START INPUT RECORDS

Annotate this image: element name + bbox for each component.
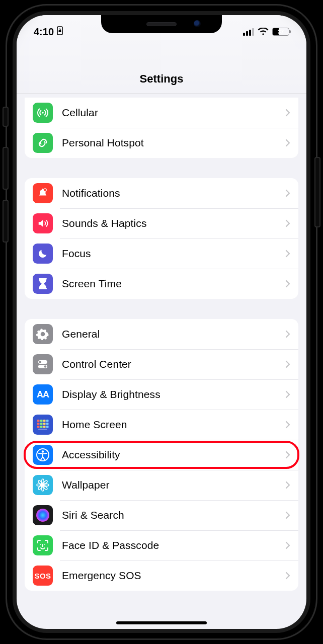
svg-rect-19 xyxy=(40,426,43,428)
settings-group: CellularPersonal Hotspot xyxy=(25,98,298,158)
svg-point-24 xyxy=(42,450,44,452)
cellular-signal-icon xyxy=(243,28,254,36)
row-label: Control Center xyxy=(62,358,285,370)
svg-point-35 xyxy=(40,544,41,545)
faceid-icon xyxy=(33,535,53,555)
battery-icon: 37 xyxy=(272,28,289,36)
page-title: Settings xyxy=(140,72,184,86)
svg-rect-21 xyxy=(46,426,49,428)
svg-rect-4 xyxy=(39,278,47,280)
settings-row-notifications[interactable]: Notifications xyxy=(25,178,298,208)
row-label: Wallpaper xyxy=(62,479,285,491)
svg-rect-5 xyxy=(39,288,47,290)
row-label: Display & Brightness xyxy=(62,388,285,400)
siri-icon xyxy=(33,505,53,525)
settings-row-general[interactable]: General xyxy=(25,319,298,349)
bell-icon xyxy=(33,183,53,203)
row-label: Sounds & Haptics xyxy=(62,217,285,229)
settings-row-screentime[interactable]: Screen Time xyxy=(25,269,298,299)
row-label: Focus xyxy=(62,248,285,260)
settings-row-faceid[interactable]: Face ID & Passcode xyxy=(25,530,298,560)
accessibility-icon xyxy=(33,445,53,465)
orientation-lock-icon xyxy=(56,26,64,38)
moon-icon xyxy=(33,244,53,264)
row-label: Face ID & Passcode xyxy=(62,539,285,551)
chevron-right-icon xyxy=(285,541,290,549)
screen: 4:10 37 Settings CellularP xyxy=(17,15,306,629)
chevron-right-icon xyxy=(285,330,290,338)
wifi-icon xyxy=(258,28,269,36)
svg-point-28 xyxy=(45,484,49,486)
settings-row-focus[interactable]: Focus xyxy=(25,238,298,269)
settings-row-siri[interactable]: Siri & Search xyxy=(25,500,298,530)
volume-up-button[interactable] xyxy=(3,147,9,190)
power-button[interactable] xyxy=(314,157,320,227)
settings-row-accessibility[interactable]: Accessibility xyxy=(25,440,298,470)
flower-icon xyxy=(33,475,53,495)
svg-rect-17 xyxy=(46,423,49,425)
chevron-right-icon xyxy=(285,481,290,489)
chevron-right-icon xyxy=(285,451,290,459)
settings-row-wallpaper[interactable]: Wallpaper xyxy=(25,470,298,500)
appgrid-icon xyxy=(33,415,53,435)
svg-rect-13 xyxy=(46,420,49,422)
settings-row-controlcenter[interactable]: Control Center xyxy=(25,349,298,379)
svg-point-3 xyxy=(44,189,47,192)
svg-rect-1 xyxy=(59,30,61,32)
notch xyxy=(101,15,222,33)
switches-icon xyxy=(33,354,53,374)
svg-rect-15 xyxy=(40,423,43,425)
row-label: Screen Time xyxy=(62,278,285,290)
row-label: Personal Hotspot xyxy=(62,137,285,149)
sos-icon: SOS xyxy=(33,566,53,586)
settings-row-homescreen[interactable]: Home Screen xyxy=(25,410,298,440)
svg-rect-16 xyxy=(43,423,46,425)
svg-point-9 xyxy=(44,365,47,368)
speaker-icon xyxy=(33,213,53,233)
status-time: 4:10 xyxy=(34,26,54,38)
chevron-right-icon xyxy=(285,219,290,227)
mute-switch[interactable] xyxy=(3,107,9,127)
chevron-right-icon xyxy=(285,511,290,519)
earpiece-speaker xyxy=(146,22,177,26)
settings-group: NotificationsSounds & HapticsFocusScreen… xyxy=(25,178,298,299)
volume-down-button[interactable] xyxy=(3,200,9,243)
aa-icon: AA xyxy=(33,384,53,405)
settings-scroll-view[interactable]: CellularPersonal HotspotNotificationsSou… xyxy=(17,94,306,629)
svg-rect-14 xyxy=(37,423,40,425)
svg-point-36 xyxy=(44,544,45,545)
home-indicator[interactable] xyxy=(116,621,207,624)
svg-rect-18 xyxy=(37,426,40,428)
device-frame: 4:10 37 Settings CellularP xyxy=(8,6,315,638)
svg-rect-12 xyxy=(43,420,46,422)
chevron-right-icon xyxy=(285,139,290,147)
svg-rect-22 xyxy=(38,429,47,430)
row-label: Accessibility xyxy=(62,449,285,461)
chevron-right-icon xyxy=(285,390,290,398)
settings-row-hotspot[interactable]: Personal Hotspot xyxy=(25,128,298,158)
row-label: Emergency SOS xyxy=(62,570,285,582)
svg-rect-10 xyxy=(37,420,40,422)
chevron-right-icon xyxy=(285,572,290,580)
chevron-right-icon xyxy=(285,109,290,117)
row-label: Notifications xyxy=(62,187,285,199)
row-label: Home Screen xyxy=(62,419,285,431)
svg-point-26 xyxy=(42,479,44,483)
settings-row-cellular[interactable]: Cellular xyxy=(25,98,298,128)
svg-rect-20 xyxy=(43,426,46,428)
hourglass-icon xyxy=(33,274,53,294)
antenna-icon xyxy=(33,103,53,123)
row-label: Siri & Search xyxy=(62,509,285,521)
front-camera xyxy=(194,20,201,27)
settings-row-emergencysos[interactable]: SOSEmergency SOS xyxy=(25,560,298,591)
chevron-right-icon xyxy=(285,421,290,429)
svg-point-32 xyxy=(37,484,41,486)
svg-point-34 xyxy=(36,509,49,522)
chevron-right-icon xyxy=(285,280,290,288)
settings-row-sounds[interactable]: Sounds & Haptics xyxy=(25,208,298,238)
chevron-right-icon xyxy=(285,189,290,197)
settings-row-display[interactable]: AADisplay & Brightness xyxy=(25,379,298,410)
chevron-right-icon xyxy=(285,250,290,258)
battery-percentage: 37 xyxy=(273,29,289,35)
chevron-right-icon xyxy=(285,360,290,368)
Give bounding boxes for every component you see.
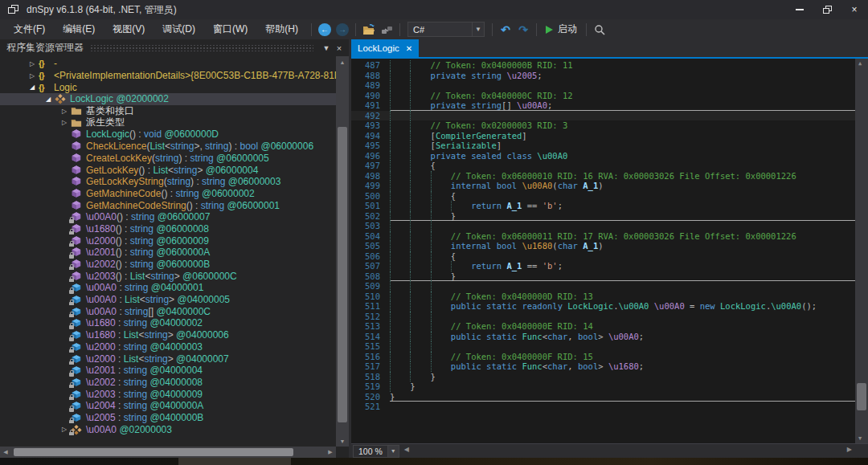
expander-icon[interactable]: ▷ bbox=[26, 60, 39, 67]
tree-row[interactable]: CreateLockKey(string) : string @06000005 bbox=[0, 153, 349, 165]
redo-button[interactable]: ↷ bbox=[514, 21, 532, 39]
menu-item-5[interactable]: 帮助(H) bbox=[256, 19, 307, 39]
code-line[interactable]: 503 bbox=[351, 221, 868, 231]
code-line[interactable]: 500{ bbox=[351, 191, 868, 202]
code-line[interactable]: 497{ bbox=[351, 161, 868, 171]
scrollbar-thumb[interactable] bbox=[338, 127, 347, 422]
tree-row[interactable]: LockLogic() : void @0600000D bbox=[0, 128, 349, 141]
start-debug-button[interactable]: 启动 bbox=[541, 22, 582, 36]
tree-row[interactable]: \u00A0() : string @06000007 bbox=[0, 211, 349, 223]
tree-row[interactable]: \u00A0 : string @04000001 bbox=[0, 282, 349, 294]
tree-row[interactable]: \u2004 : string @0400000A bbox=[0, 400, 349, 412]
zoom-select[interactable]: 100 % ▼ bbox=[353, 445, 399, 458]
code-line[interactable]: 491private string[] \u00A0; bbox=[351, 100, 868, 111]
undo-button[interactable]: ↶ bbox=[497, 21, 514, 39]
code-line[interactable]: 501return A_1 == 'b'; bbox=[351, 201, 868, 211]
code-line[interactable]: 506{ bbox=[351, 251, 868, 262]
tree-row[interactable]: ◢{}Logic bbox=[0, 81, 349, 93]
tree-row[interactable]: ▷基类和接口 bbox=[0, 105, 349, 117]
menu-item-4[interactable]: 窗口(W) bbox=[204, 19, 256, 39]
navigate-forward-button[interactable]: → bbox=[334, 21, 351, 39]
expander-icon[interactable]: ▷ bbox=[58, 119, 71, 126]
code-line[interactable]: 493// Token: 0x02000003 RID: 3 bbox=[351, 120, 868, 131]
panel-close-button[interactable]: × bbox=[333, 42, 346, 55]
navigate-back-button[interactable]: ← bbox=[316, 21, 334, 39]
menu-item-1[interactable]: 编辑(E) bbox=[54, 19, 104, 39]
tree-row[interactable]: ◢LockLogic @02000002 bbox=[0, 93, 349, 105]
tree-row[interactable]: \u00A0 : List<string> @04000005 bbox=[0, 294, 349, 306]
code-line[interactable]: 517public static Func<char, bool> \u1680… bbox=[351, 361, 868, 372]
code-line[interactable]: 498// Token: 0x06000010 RID: 16 RVA: 0x0… bbox=[351, 171, 868, 182]
code-line[interactable]: 502} bbox=[351, 211, 868, 222]
code-line[interactable]: 514public static Func<char, bool> \u00A0… bbox=[351, 332, 868, 342]
code-line[interactable]: 519} bbox=[351, 381, 868, 392]
tree-row[interactable]: \u1680 : List<string> @04000006 bbox=[0, 329, 349, 341]
close-button[interactable]: × bbox=[841, 0, 868, 19]
tree-row[interactable]: \u2003() : List<string> @0600000C bbox=[0, 270, 349, 282]
tree-row[interactable]: GetLockKey() : List<string> @06000004 bbox=[0, 164, 349, 176]
code-line[interactable]: 513// Token: 0x0400000E RID: 14 bbox=[351, 321, 868, 332]
code-line[interactable]: 487// Token: 0x0400000B RID: 11 bbox=[351, 60, 868, 71]
tree-row[interactable]: GetMachineCodeString() : string @0600000… bbox=[0, 199, 349, 211]
tree-row[interactable]: \u2005 : string @0400000B bbox=[0, 412, 349, 424]
tree-row[interactable]: ▷{}<PrivateImplementationDetails>{8E00C5… bbox=[0, 70, 349, 82]
code-line[interactable]: 508} bbox=[351, 271, 868, 282]
scroll-left-arrow-icon[interactable]: ◀ bbox=[0, 447, 11, 458]
tree-row[interactable]: \u2003 : string @04000009 bbox=[0, 388, 349, 400]
scroll-down-arrow-icon[interactable]: ▼ bbox=[336, 435, 349, 447]
code-line[interactable]: 490// Token: 0x0400000C RID: 12 bbox=[351, 91, 868, 101]
menu-item-3[interactable]: 调试(D) bbox=[154, 19, 204, 39]
code-line[interactable]: 507return A_1 == 'b'; bbox=[351, 261, 868, 271]
scroll-up-arrow-icon[interactable]: ▲ bbox=[336, 56, 349, 67]
code-line[interactable]: 521 bbox=[351, 402, 868, 412]
tree-horizontal-scrollbar[interactable]: ◀ ▶ bbox=[0, 447, 336, 458]
scrollbar-thumb[interactable] bbox=[14, 448, 293, 456]
code-line[interactable]: 510// Token: 0x0400000D RID: 13 bbox=[351, 292, 868, 302]
tree-row[interactable]: \u2000 : List<string> @04000007 bbox=[0, 353, 349, 365]
tree-row[interactable]: \u2002 : string @04000008 bbox=[0, 377, 349, 389]
editor-vertical-scrollbar[interactable]: ▲ ▼ bbox=[855, 59, 868, 443]
tree-row[interactable]: \u2001 : string @04000004 bbox=[0, 365, 349, 377]
code-line[interactable]: 515 bbox=[351, 341, 868, 352]
search-button[interactable] bbox=[591, 21, 608, 39]
minimize-button[interactable] bbox=[786, 0, 813, 19]
code-line[interactable]: 488private string \u2005; bbox=[351, 71, 868, 81]
assembly-explorer-header[interactable]: 程序集资源管理器 ▼ × bbox=[0, 39, 349, 56]
code-line[interactable]: 509 bbox=[351, 281, 868, 292]
code-line[interactable]: 505internal bool \u1680(char A_1) bbox=[351, 241, 868, 251]
expander-icon[interactable]: ◢ bbox=[26, 84, 39, 91]
tree-row[interactable]: GetMachineCode() : string @06000002 bbox=[0, 188, 349, 200]
scroll-up-arrow-icon[interactable]: ▲ bbox=[858, 60, 862, 67]
code-line[interactable]: 518} bbox=[351, 372, 868, 382]
code-line[interactable]: 492 bbox=[351, 111, 868, 121]
tree-row[interactable]: \u2000 : string @04000003 bbox=[0, 341, 349, 353]
tree-row[interactable]: ▷{}- bbox=[0, 58, 349, 70]
code-line[interactable]: 511public static readonly LockLogic.\u00… bbox=[351, 301, 868, 312]
tree-row[interactable]: \u1680 : string @04000002 bbox=[0, 317, 349, 329]
tree-row[interactable]: ▷派生类型 bbox=[0, 116, 349, 128]
scroll-right-arrow-icon[interactable]: ▶ bbox=[325, 447, 336, 458]
menu-item-2[interactable]: 视图(V) bbox=[104, 19, 154, 39]
attach-to-process-button[interactable] bbox=[378, 21, 395, 39]
open-file-button[interactable] bbox=[360, 21, 378, 39]
panel-menu-button[interactable]: ▼ bbox=[320, 42, 333, 55]
tree-row[interactable]: \u2000() : string @06000009 bbox=[0, 235, 349, 247]
scroll-right-arrow-icon[interactable]: ▶ bbox=[847, 446, 852, 453]
tree-row[interactable]: \u2002() : string @0600000B bbox=[0, 259, 349, 271]
expander-icon[interactable]: ▷ bbox=[26, 72, 39, 80]
tree-row[interactable]: GetLockKeyString(string) : string @06000… bbox=[0, 176, 349, 188]
tree-row[interactable]: ▷\u00A0 @02000003 bbox=[0, 423, 349, 435]
tree-row[interactable]: \u00A0 : string[] @0400000C bbox=[0, 305, 349, 317]
code-line[interactable]: 499internal bool \u00A0(char A_1) bbox=[351, 181, 868, 191]
menu-item-0[interactable]: 文件(F) bbox=[5, 19, 54, 39]
tab-close-icon[interactable]: ✕ bbox=[406, 44, 412, 53]
code-line[interactable]: 512 bbox=[351, 312, 868, 322]
code-line[interactable]: 495[Serializable] bbox=[351, 141, 868, 151]
expander-icon[interactable]: ◢ bbox=[42, 96, 55, 103]
editor-horizontal-scrollbar[interactable]: ◀ ▶ bbox=[399, 444, 868, 458]
code-line[interactable]: 496private sealed class \u00A0 bbox=[351, 151, 868, 161]
tab-locklogic[interactable]: LockLogic ✕ bbox=[351, 39, 419, 57]
code-editor[interactable]: 487// Token: 0x0400000B RID: 11488privat… bbox=[351, 59, 868, 443]
tree-row[interactable]: \u1680() : string @06000008 bbox=[0, 223, 349, 235]
code-line[interactable]: 494[CompilerGenerated] bbox=[351, 131, 868, 141]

END INPUT RECORDS

When a line in the material includes the word "battery", copy it out.

ANSWER TO THE EXERCISE:
battery-icon: 37 xyxy=(272,28,289,36)
battery-percentage: 37 xyxy=(273,29,289,35)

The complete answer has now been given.